Work instruction >>
Look below for the line with "من اهتزازات متواصلة"; begin the copy there and stop after the line with "アクアソリューションの10年", keeping the text exact and the pictures out.

Material supplied >>
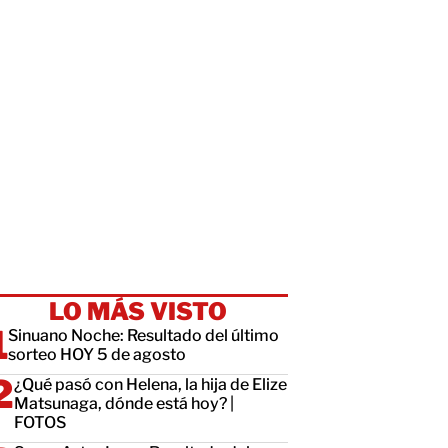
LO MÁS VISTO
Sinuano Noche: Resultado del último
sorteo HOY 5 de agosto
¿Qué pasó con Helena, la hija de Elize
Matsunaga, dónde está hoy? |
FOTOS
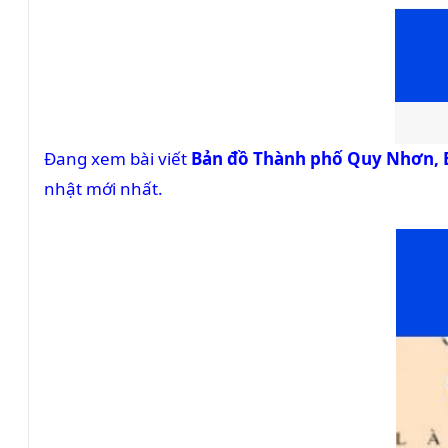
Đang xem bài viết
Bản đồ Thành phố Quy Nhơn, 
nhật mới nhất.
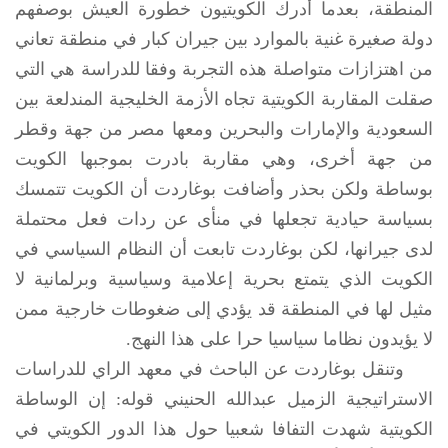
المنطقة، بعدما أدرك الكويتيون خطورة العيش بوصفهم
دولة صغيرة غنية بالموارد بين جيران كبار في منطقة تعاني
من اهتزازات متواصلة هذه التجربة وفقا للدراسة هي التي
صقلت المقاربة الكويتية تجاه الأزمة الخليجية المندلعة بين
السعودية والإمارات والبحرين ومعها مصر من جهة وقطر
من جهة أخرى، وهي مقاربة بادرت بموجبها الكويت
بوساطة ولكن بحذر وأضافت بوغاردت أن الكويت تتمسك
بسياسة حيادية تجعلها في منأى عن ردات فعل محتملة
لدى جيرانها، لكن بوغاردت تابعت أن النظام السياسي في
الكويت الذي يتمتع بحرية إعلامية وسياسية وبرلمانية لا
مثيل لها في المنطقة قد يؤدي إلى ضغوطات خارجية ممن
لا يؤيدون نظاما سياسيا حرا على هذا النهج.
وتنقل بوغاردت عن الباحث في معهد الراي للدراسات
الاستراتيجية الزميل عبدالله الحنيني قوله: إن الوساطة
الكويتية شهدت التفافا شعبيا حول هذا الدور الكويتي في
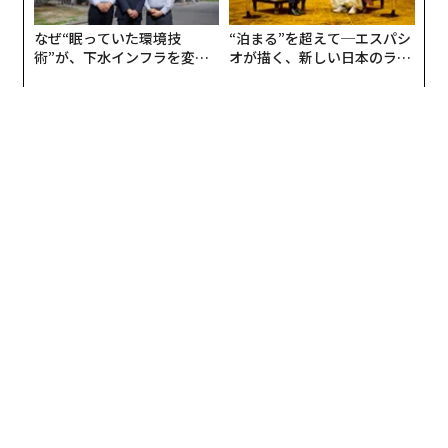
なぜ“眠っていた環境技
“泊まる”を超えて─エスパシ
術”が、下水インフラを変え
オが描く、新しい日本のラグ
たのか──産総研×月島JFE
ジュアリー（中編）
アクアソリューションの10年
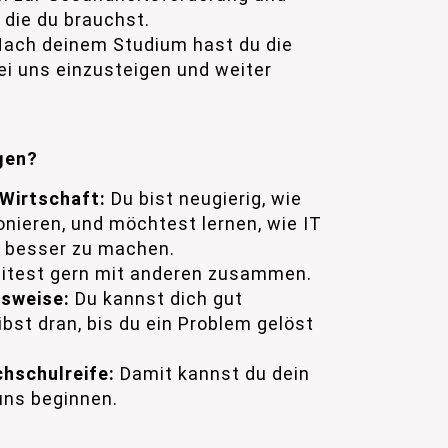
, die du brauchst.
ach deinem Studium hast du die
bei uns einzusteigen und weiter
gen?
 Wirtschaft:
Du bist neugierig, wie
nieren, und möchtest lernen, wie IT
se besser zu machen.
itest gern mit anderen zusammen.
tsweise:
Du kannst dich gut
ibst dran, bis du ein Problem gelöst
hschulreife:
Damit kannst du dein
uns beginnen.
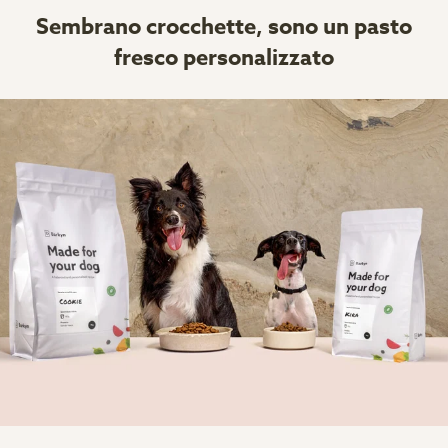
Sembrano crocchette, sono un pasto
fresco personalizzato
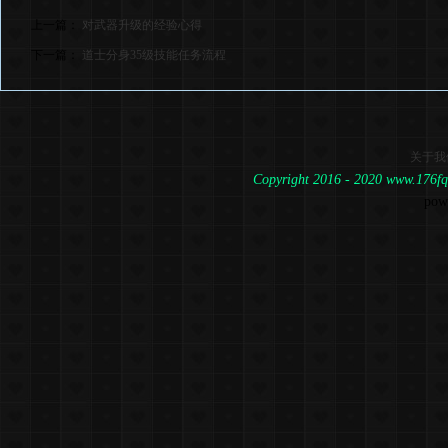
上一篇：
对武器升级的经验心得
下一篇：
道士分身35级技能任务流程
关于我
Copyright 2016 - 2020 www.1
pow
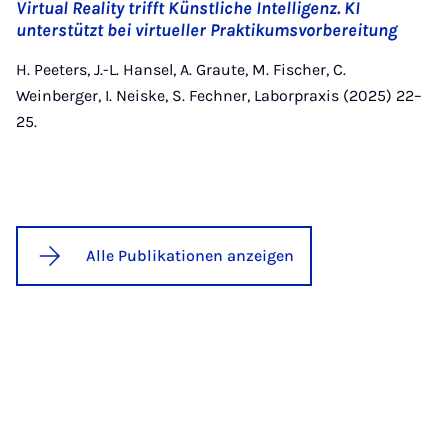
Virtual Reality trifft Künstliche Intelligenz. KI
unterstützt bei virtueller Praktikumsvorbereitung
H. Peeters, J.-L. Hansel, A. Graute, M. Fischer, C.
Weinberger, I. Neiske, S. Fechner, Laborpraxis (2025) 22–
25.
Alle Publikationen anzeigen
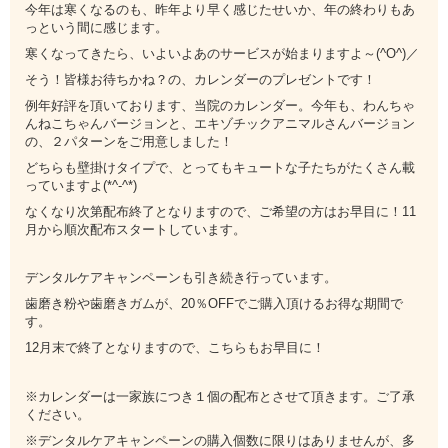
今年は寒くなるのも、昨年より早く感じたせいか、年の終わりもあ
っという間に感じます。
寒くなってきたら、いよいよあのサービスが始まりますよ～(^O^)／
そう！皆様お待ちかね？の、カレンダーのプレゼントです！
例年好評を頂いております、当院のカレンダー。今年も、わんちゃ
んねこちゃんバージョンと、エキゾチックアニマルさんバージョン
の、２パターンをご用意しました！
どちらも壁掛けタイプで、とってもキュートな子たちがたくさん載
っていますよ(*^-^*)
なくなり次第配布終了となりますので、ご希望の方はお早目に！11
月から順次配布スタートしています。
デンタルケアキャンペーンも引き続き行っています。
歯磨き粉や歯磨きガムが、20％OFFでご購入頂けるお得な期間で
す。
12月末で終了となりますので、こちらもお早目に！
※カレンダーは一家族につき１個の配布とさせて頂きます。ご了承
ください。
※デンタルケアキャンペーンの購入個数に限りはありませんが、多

Your solution >>
من اهتزازات متواصلة هذه التجربة وفقا للدراسة هي التي
صقلت المقاربة الكويتية تجاه الأزمة الخليجية المندلعة بين
السعودية والإمارات والبحرين ومعها مصر من جهة وقطر
من جهة أخرى، وهي مقاربة بادرت بموجبها الكويت
بوساطة ولكن بحذر وأضافت بوغاردت أن الكويت تتمسك
بسياسة حيادية تجعلها في منأى عن ردات فعل محتملة
لدى جيرانها، لكن بوغاردت تابعت أن النظام السياسي في
الكويت الذي يتمتع بحرية إعلامية وسياسية وبرلمانية لا
مثيل لها في المنطقة قد يؤدي إلى ضغوطات خارجية ممن
لا يؤيدون نظاما سياسيا حرا على هذا النهج.
وتنقل بوغاردت عن الباحث في معهد الراي للدراسات
الاستراتيجية الزميل عبدالله الحنيني قوله: إن الوساطة
الكويتية شهدت التفافا شعبيا حول هذا الدور الكويتي في
なぜ“眠っていた環境技
“泊まる”を超えて─エスパシ
術”が、下水インフラを変え
オが描く、新しい日本のラグ
たのか──産総研×月島JFE
ジュアリー（中編）
アクアソリューションの10年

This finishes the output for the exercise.